Eventually, we’ll wrap up all the digits for setRow, using our chartoint() function, so we can use the same subfunction for all set functions.  In the meantime, here are the binary values for the segments, using the notation A-H shown above in the wiring schematic:

LCD segment binary value
a 64
b 32
c 16
d 8
e 4
f 2
g 1
h 128
Encoder

Although the way the encoder works is a bit bizarre and archaic, the code is pretty simple. We attach an interrupt one of the pins so that the handler function is called whenever the encoder is activated. It looks a bit like this:

pinMode (encoder0PinA,INPUT);
  pinMode (encoder0PinB,INPUT);
  attachInterrupt(1, doEncoder, CHANGE);

void doEncoder() {
  int pinAval = digitalRead(encoder0PinA);
  int pinBval = digitalRead(encoder0PinB);
  byte direction;
  if ((pinAval == HIGH) && (lastpinAval == LOW)) {
    if (pinBval == HIGH) {
      direction = 0; // CCW
    } else {
      direction = 1; // CW
    }
    // PV menu
    if (menux == 0){
      if (menuy == 0){
        if (direction == 1) {
          menux = 1;
        }
      }
      else if (menuy == 1){
        if (tempmode == 'F'){
          tempmode = 'C';
        }
        else if (tempmode == 'C'){
          tempmode = 'F';
        }
      }
    } // menu top  level
    // SV menu
    else if (menux == 1){
      if (menuy == 0){
        if (direction == 0) {
          menux = 0;
        }
      }
      else if (menuy == 1) {
        if (direction == 1) {
          chansv[0] += 0.1;
        }
        else if (direction == 0) {
          chansv[0] -= 0.1;
        }
      }
    } // menu top  level
  } // 
  lastpinAval = pinAval;
}

You can see our simple menu structure handling here as well, a simple 2D array of states and handling.

The Web UI

Clips coming. Looks like this.

Testing

In production.
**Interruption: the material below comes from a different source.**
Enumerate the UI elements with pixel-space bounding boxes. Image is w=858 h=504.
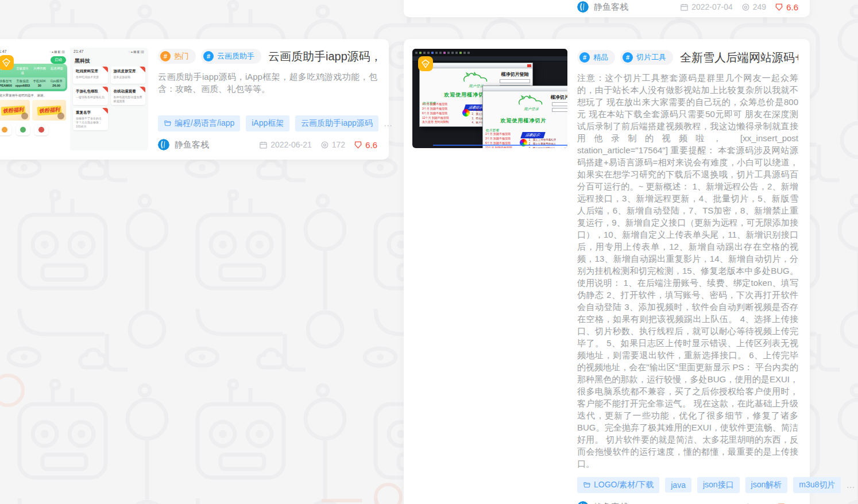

Here’s a screenshot:

Temperature cycling of our Beer Freezer with a deadband of 2C.
Temperature cycling of our Beer Freezer with a deadband of 2C.

Next

Add segment display for output indication

We’d like to shove one of these in a box. We’ve already prepared one, but we’ll definitely need to put it on a PCB to make the connections. Stand by.

Put Moteino interface on power USB

We’ve already got USB going into our enclosure. No reason to require opening the enclosure lid, if we’ve already got data lines headed in. Trick is, we’ll have to put a permanent FTDI in place to do so. We’ll at least create pads on our PCB to populate if we want to. IF we have room.